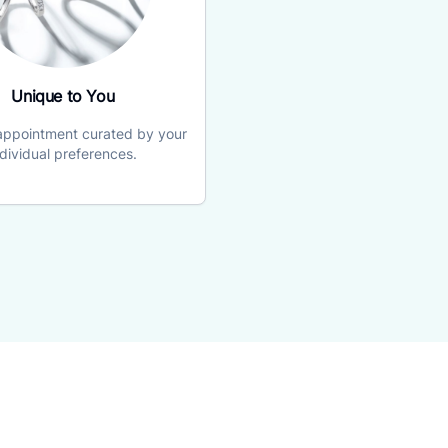
Unique to You
 appointment curated by your
ndividual preferences.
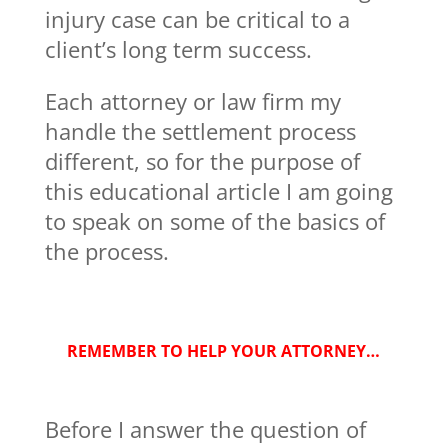
injury case can be critical to a
client’s long term success.
Each attorney or law firm my
handle the settlement process
different, so for the purpose of
this educational article I am going
to speak on some of the basics of
the process.
REMEMBER TO HELP YOUR ATTORNEY…
Before I answer the question of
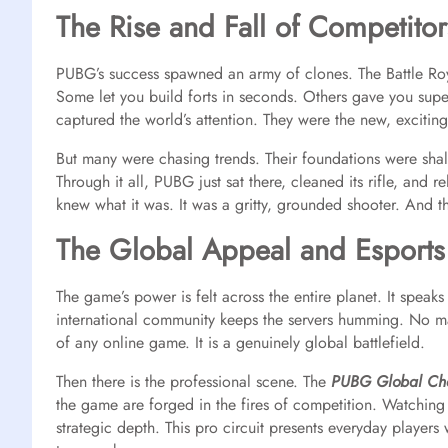
The Rise and Fall of Competitor
PUBG’s success spawned an army of clones. The Battle Ro
Some let you build forts in seconds. Others gave you supe
captured the world’s attention. They were the new, exciting
But many were chasing trends. Their foundations were shal
Through it all, PUBG just sat there, cleaned its rifle, and re
knew what it was. It was a gritty, grounded shooter. And 
The Global Appeal and Esports
The game’s power is felt across the entire planet. It speak
international community keeps the servers humming. No mat
of any online game. It is a genuinely global battlefield.
Then there is the professional scene. The
PUBG Global Ch
the game are forged in the fires of competition. Watching t
strategic depth. This pro circuit presents everyday players 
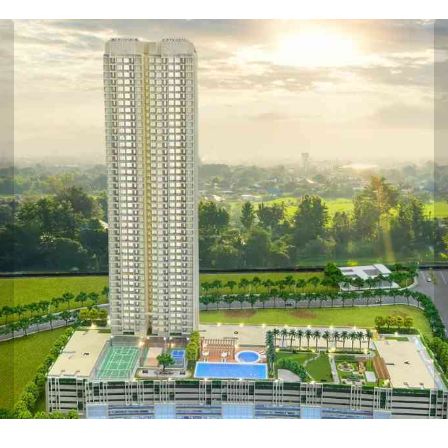
ious
PRICE PLAN
PASSCODE STELLAR MULUND PRICE PLAN
K WITH DECK
2 BHK WITH 
arpet Area
Carpet Area
481 Sq.ft.
651 Sq.ft.
Price
Price
₹ 85 LACS*
1.27 CR*
VIEW
VIEW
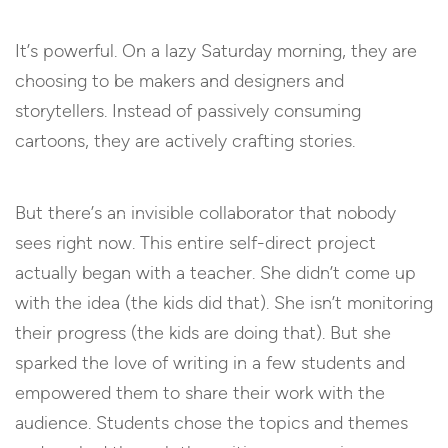
It’s powerful. On a lazy Saturday morning, they are
choosing to be makers and designers and
storytellers. Instead of passively consuming
cartoons, they are actively crafting stories.
But there’s an invisible collaborator that nobody
sees right now. This entire self-direct project
actually began with a teacher. She didn’t come up
with the idea (the kids did that). She isn’t monitoring
their progress (the kids are doing that). But she
sparked the love of writing in a few students and
empowered them to share their work with the
audience. Students chose the topics and themes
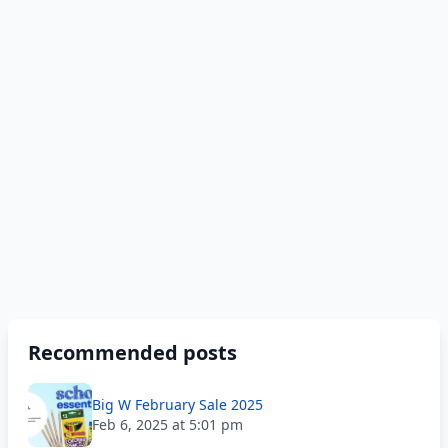
Recommended posts
Big W February Sale 2025
Feb 6, 2025 at 5:01 pm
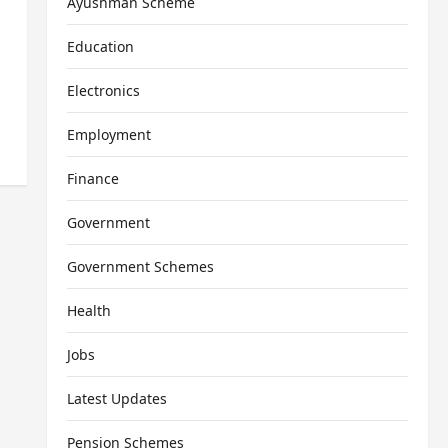
Ayushman Scheme
Education
Electronics
Employment
Finance
Government
Government Schemes
Health
Jobs
Latest Updates
Pension Schemes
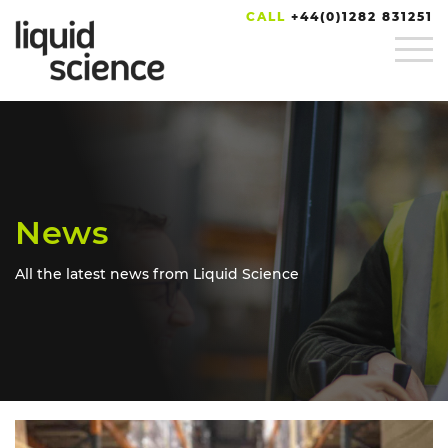
CALL
+44(0)1282 831251
News
All the latest news from Liquid Science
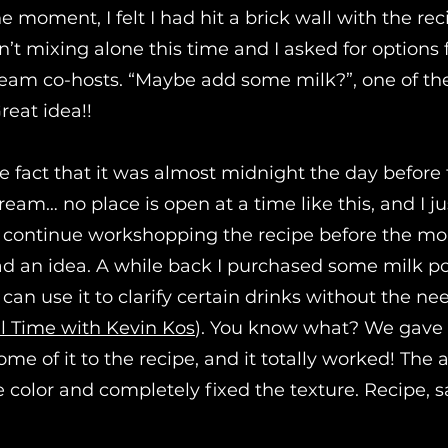
e moment, I felt I had hit a brick wall with the re
sn’t mixing alone this time and I asked for option
tream co-hosts. “Maybe add some milk?”, one of t
reat idea!!
he fact that it was almost midnight the day before
tream… no place is open at a time like this, and I ju
 continue workshopping the recipe before the mo
had an idea. A while back I purchased some milk 
an use it to clarify certain drinks without the ne
l Time with Kevin Kos
). You know what? We gave i
e of it to the recipe, and it totally worked! The 
e color and completely fixed the texture. Recipe, 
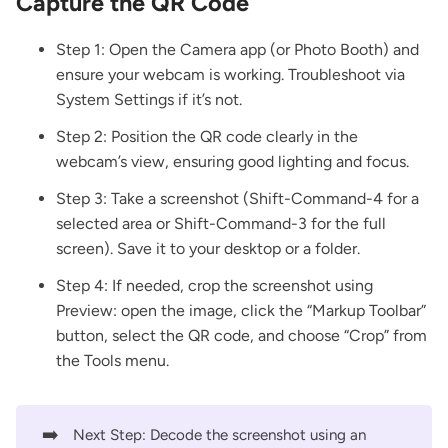
Capture the QR Code
Step 1: Open the Camera app (or Photo Booth) and
ensure your webcam is working. Troubleshoot via
System Settings if it’s not.
Step 2: Position the QR code clearly in the
webcam’s view, ensuring good lighting and focus.
Step 3: Take a screenshot (Shift-Command-4 for a
selected area or Shift-Command-3 for the full
screen). Save it to your desktop or a folder.
Step 4: If needed, crop the screenshot using
Preview: open the image, click the “Markup Toolbar”
button, select the QR code, and choose “Crop” from
the Tools menu.
➡️
Next Step: Decode the screenshot using an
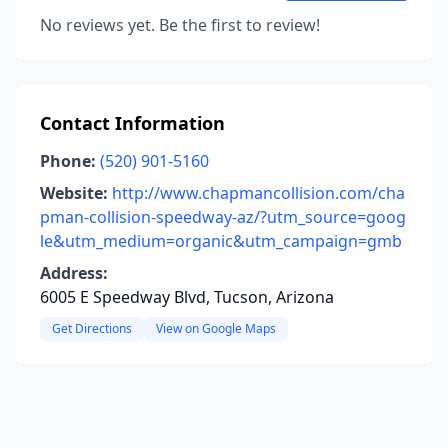
No reviews yet. Be the first to review!
Contact Information
Phone:
(520) 901-5160
Website:
http://www.chapmancollision.com/cha
pman-collision-speedway-az/?utm_source=goog
le&utm_medium=organic&utm_campaign=gmb
Address:
6005 E Speedway Blvd, Tucson, Arizona
Get Directions
View on Google Maps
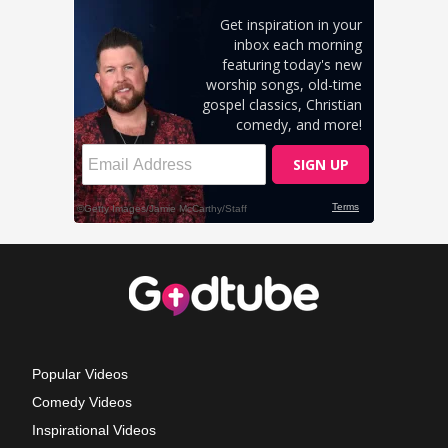
Popular Videos
Comedy Videos
Inspirational Videos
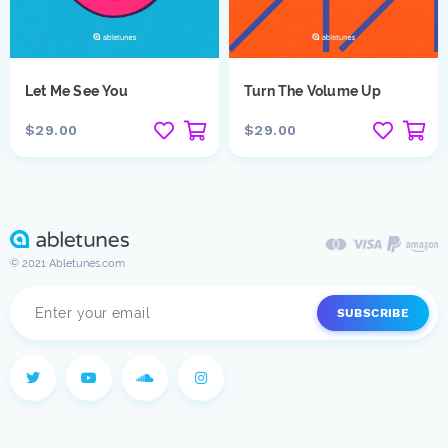
Let Me See You
Turn The Volume Up
$29.00
$29.00
© 2021 Abletunes.com
SUBSCRIBE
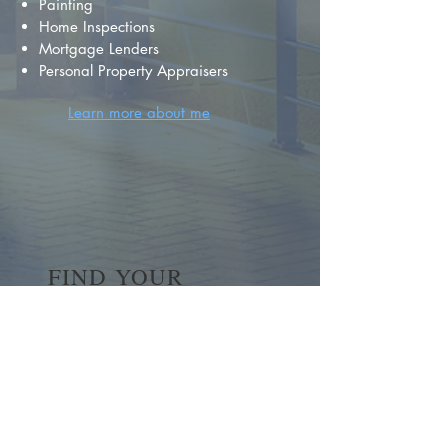
Painting
Home Inspections
Mortgage Lenders
Personal Property Appraisers
Learn more about me
FIND YOUR
DREAM HOME
First name
*
Last name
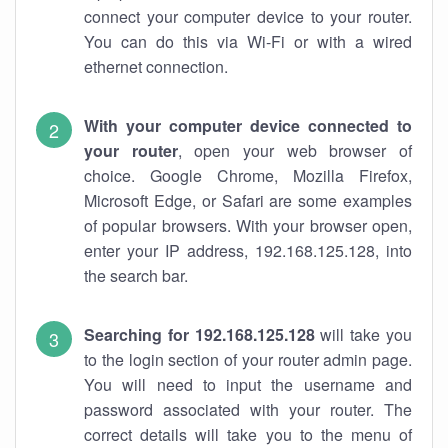
connect your computer device to your router.
You can do this via Wi-Fi or with a wired
ethernet connection.
With your computer device connected to
your router
, open your web browser of
choice. Google Chrome, Mozilla Firefox,
Microsoft Edge, or Safari are some examples
of popular browsers. With your browser open,
enter your IP address, 192.168.125.128, into
the search bar.
Searching for 192.168.125.128
will take you
to the login section of your router admin page.
You will need to input the username and
password associated with your router. The
correct details will take you to the menu of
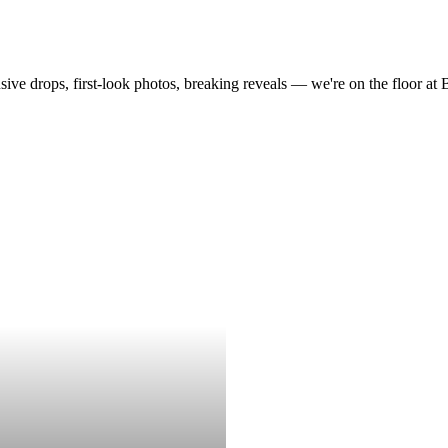
drops, first-look photos, breaking reveals — we're on the floor at Boot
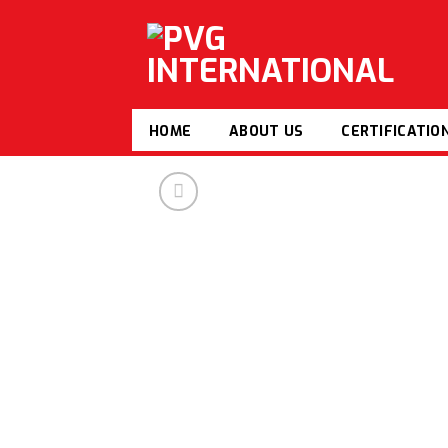
Skip
to
content
HOME
ABOUT US
CERTIFICATIO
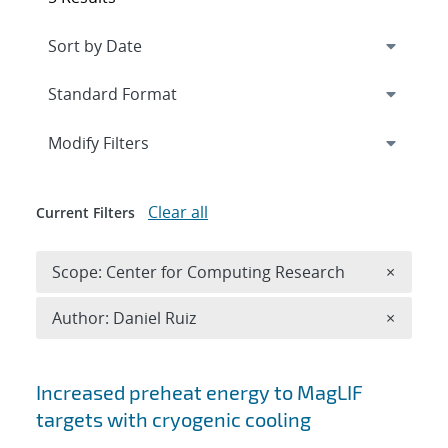
Expand
section
Modify Filters
Clear all
Current Filters
Remove 
Scope: Center for Computing Research
×
Remove A
Author: Daniel Ruiz
×
Search results
Increased preheat energy to MagLIF
targets with cryogenic cooling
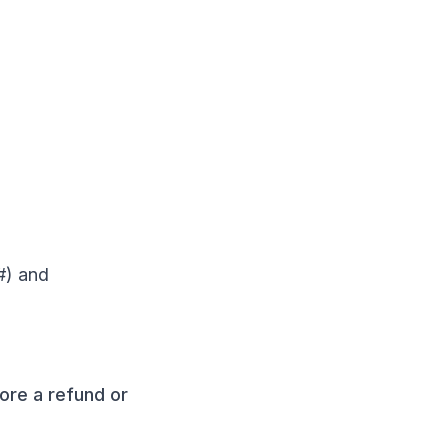
#) and
fore a refund or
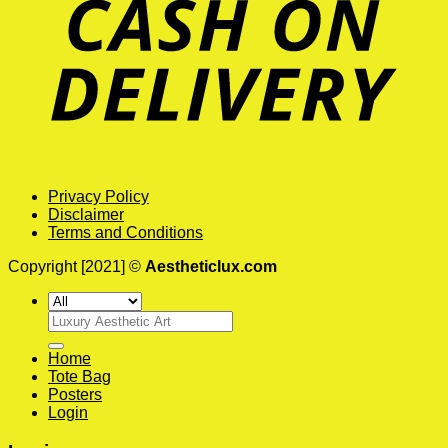
Privacy Policy
Disclaimer
Terms and Conditions
Copyright [2021] ©
Aestheticlux.com
Search
for:
Home
Tote Bag
Posters
Login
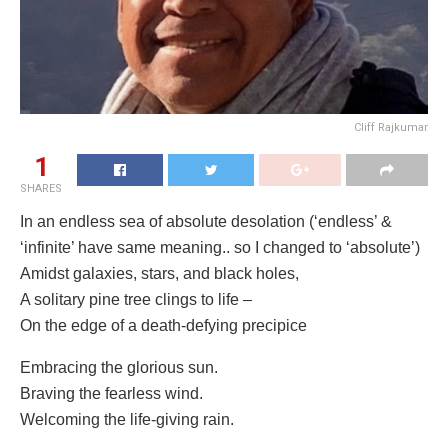
Cliff Rajkumar
1
SHARES
In an endless sea of absolute desolation (‘endless’ &
‘infinite’ have same meaning.. so I changed to ‘absolute’)
Amidst galaxies, stars, and black holes,
A solitary pine tree clings to life –
On the edge of a death-defying precipice
Embracing the glorious sun.
Braving the fearless wind.
Welcoming the life-giving rain.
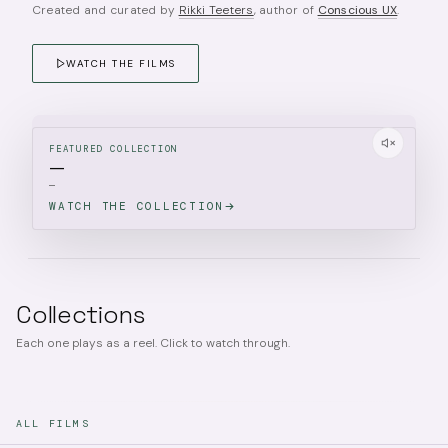
Created and curated by
Rikki Teeters
, author of
Conscious UX
.
WATCH THE FILMS
FEATURED COLLECTION
—
—
WATCH THE COLLECTION
Collections
Each one plays as a reel. Click to watch through.
ALL FILMS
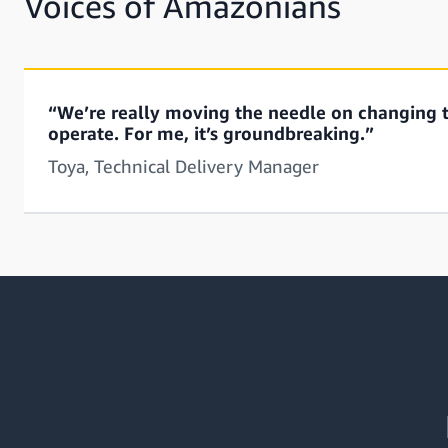
Voices of Amazonians
“We’re really moving the needle on changing 
operate. For me, it’s groundbreaking.”
Toya, Technical Delivery Manager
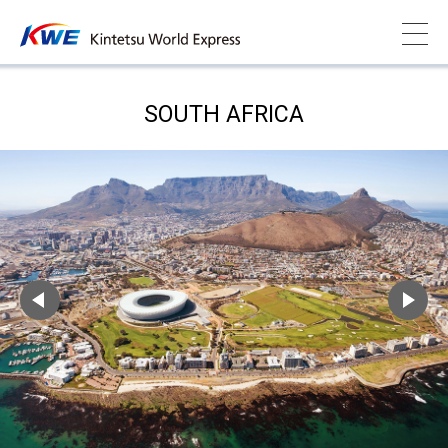
SOUTH AFRICA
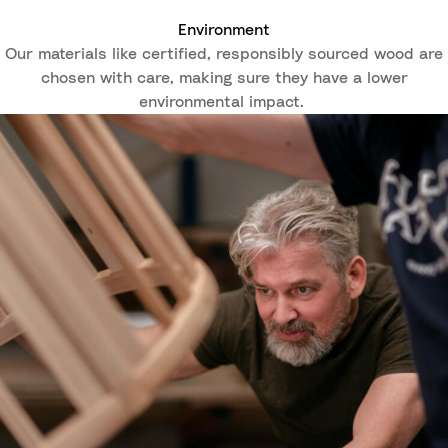
Environment
Our materials like certified, responsibly sourced wood are
chosen with care, making sure they have a lower
environmental impact.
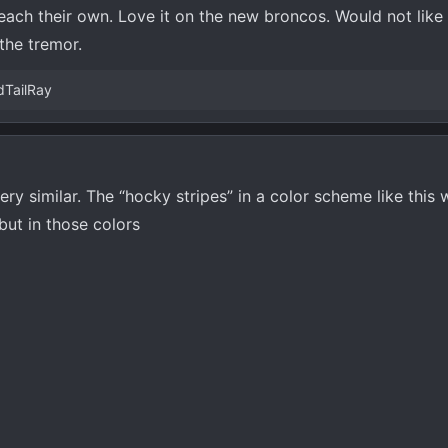
each their own. Love it on the new broncos. Would not like
 the tremor.
dTailRay
ry similar. The “hocky stripes” in a color scheme like this
but in those colors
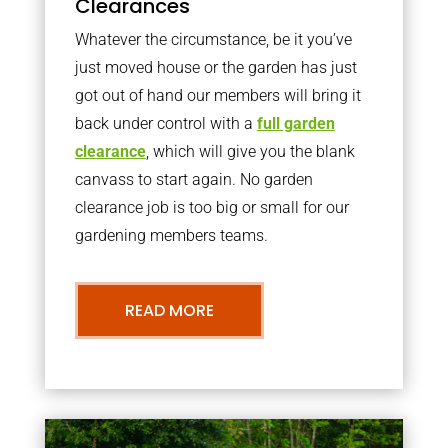
Clearances
Whatever the circumstance, be it you’ve
just moved house or the garden has just
got out of hand our members will bring it
back under control with a
full garden
clearance
, which will give you the blank
canvass to start again. No garden
clearance job is too big or small for our
gardening members teams.
READ MORE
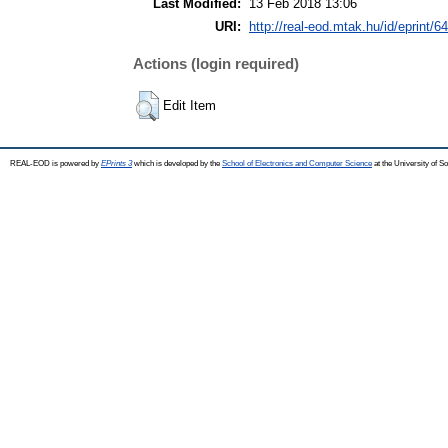
Last Modified:
13 Feb 2018 13:06
URI:
http://real-eod.mtak.hu/id/eprint/6
Actions (login required)
Edit Item
REAL-EOD is powered by
EPrints 3
which is developed by the
School of Electronics and Computer Science
at the University of 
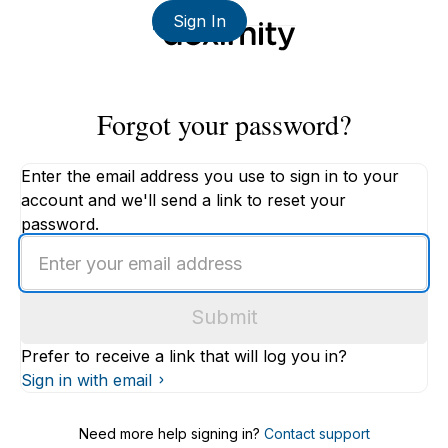
Sign In
Forgot your password?
Enter the email address you use to sign in to your
account and we'll send a link to reset your
password.
Enter
an
email
Submit
address
Prefer to receive a link that will log you in?
Sign in with email
Need more help signing in?
Contact support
•••
Work item: Word for word, give again the lines from the first entry to the line with "Through it all, PUBG", inclusive. Exclude the pictures.

Task solution:
Unique to You
 appointment curated by your
ndividual preferences.
injury case can be critical to a
client’s long term success.
Each attorney or law firm my
handle the settlement process
different, so for the purpose of
this educational article I am going
to speak on some of the basics of
the process.
REMEMBER TO HELP YOUR ATTORNEY…
Before I answer the question of
The Rise and Fall of Competitor
PUBG’s success spawned an army of clones. The Battle Ro
Some let you build forts in seconds. Others gave you supe
captured the world’s attention. They were the new, exciting
But many were chasing trends. Their foundations were shal
Through it all, PUBG just sat there, cleaned its rifle, and re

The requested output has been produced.